Chapter 46: The Christian Revolution” by Philip Jenkins

                Philip Jenkins begins by describing the common notion of what Christianity is. Jenkins focuses particular attention to its followers. It is known to be the religion of “the haves”. Most Christians are imagined to be white, of an older age, and wealthy. Honestly, when I think of Christians this is what I picture. Christianity is frequently associated with white nations or Western imperialism. In reality it has declined in these places, and has taken a turn southward. In countries such as: Asia, Africa, and Latin America, “Christianity is not only surviving, but expanding” (Jenkins). One third to the world’s population identify as Christian, and it is predicted that by 2050 one fifth of them will be non-white Hispanic. I was shocked at the idea. Jenkins states knowing this should cause us to think before saying, “What Christians believe.” This didn’t make sense to me. It is the people who believe in the religion that are changing, not the religion itself. There is a trend in these Southern Christians to be more conservative. These people, “will develop a powerful Christian identity in culture and politics” (Jenkins). There is a question posed about what this means globally. Will there be a global unity that takes place? Jenkins hypothesizes Africa and Latin America will share common issues and have the ability to identify with one another.  

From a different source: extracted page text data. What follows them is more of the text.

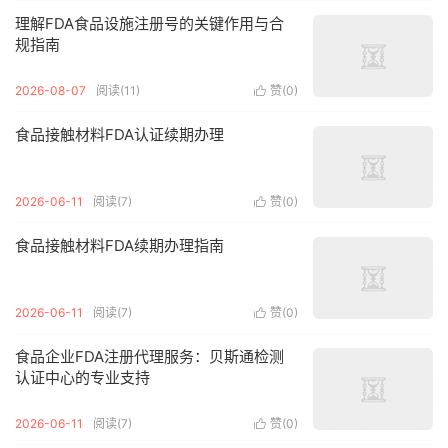
理解FDA食品设施注册号的关键作用与合
规指南
2026-08-07
阅读(11)
赞(
0
)

食品接触材料FDA认证续期办理
2026-06-11
阅读(7)
赞(
0
)

食品接触材料FDA续期办理指南
2026-06-11
阅读(7)
赞(
0
)

食品企业FDA注册代理服务：贝斯通检测
认证中心的专业支持
2026-06-11
阅读(7)
赞(
0
)
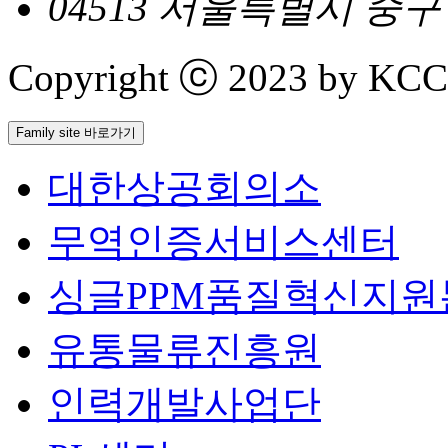
04513 서울특별시 중
Copyright ⓒ 2023 by KCCI 
Family site 바로가기
대한상공회의소
무역인증서비스센터
싱글PPM품질혁신지원
유통물류진흥원
인력개발사업단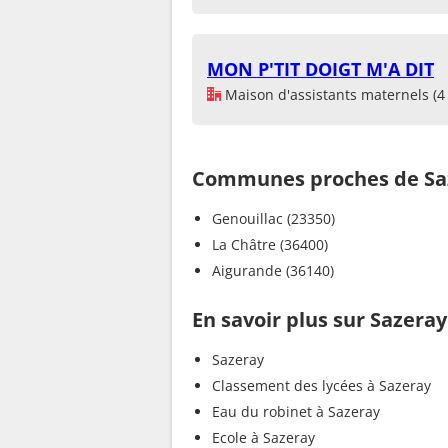
MON P'TIT DOIGT M'A DIT
Maison d'assistants maternels (4 
Communes proches de Sa
Genouillac (23350)
La Châtre (36400)
Aigurande (36140)
En savoir plus sur Sazeray
Sazeray
Classement des lycées à Sazeray
Eau du robinet à Sazeray
Ecole à Sazeray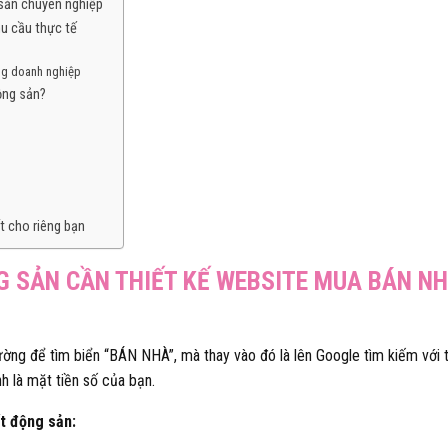
sản chuyên nghiệp
hu cầu thực tế
ừng doanh nghiệp
ộng sản?
t cho riêng bạn
G SẢN CẦN THIẾT KẾ WEBSITE MUA BÁN N
ờng để tìm biển “BÁN NHÀ”, mà thay vào đó là lên Google tìm kiếm với 
nh là mặt tiền số của bạn.
ất động sản: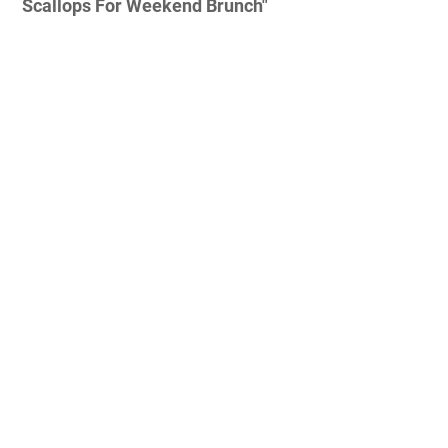
Scallops For Weekend Brunch"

Audio (stream): “Inside American Islam,” On Point, NPR, 9/14/2010. Top Islam expert Akbar Ahmed just visited one hundred mosques in America. This is his report.

The Muslim scholar Akbar Ahmed who holds chairs in Islamic studies visited one hundred mosques in seventy five American cities and towns. He published his finding s in “Journey into America: Challenge of Islam”. His main point was to study how it feels to be Muslim American in the current state our society is in and the challenges in forming a new American identity. Akbar Ahmed found that we are currently living in a time of dramatic change and crisis. With all the pressure everyone is feeling it was only a matter of needing a spark to light the fire. The spark was the recent New York mosque incident and the pastor in Florida. It was interesting to hear that people never admitted to feeling at unease to Ahmed, but due to his education and training he was able to still detect it. He sees a large part of the problem caused by poor Muslim community leadership. He describes a lack of collectiveness, and cohesiveness coupled with so much diversity and variance producing a weak and unstable community. Ahmed believes this only makes it easier for few to spark a crisis and overwhelming problems to occur. He concludes his book with a debate of what kind of America our country wants. The scholar also goes out of his area to study history and how it relates to our current situation. Much of the issues are credited to post September 11th attacks. I was surprised to hear him put most of the blame on Muslims for being unorganized and not educating Americans who “want to understand Islam”. If Americans really wanted to understand Islam they would work to be conscious people. Just because someone or a society doesn’t understand a group of people doesn’t justify their prejudice or acts of discrimination. A journalist from Los Angeles speaks on the show. He has valid points and is precise in most of his statements. Though he lacks the critical analysis, courage, or consciousness needed to find the underlying truth, controversial opinion, or meaningful statement.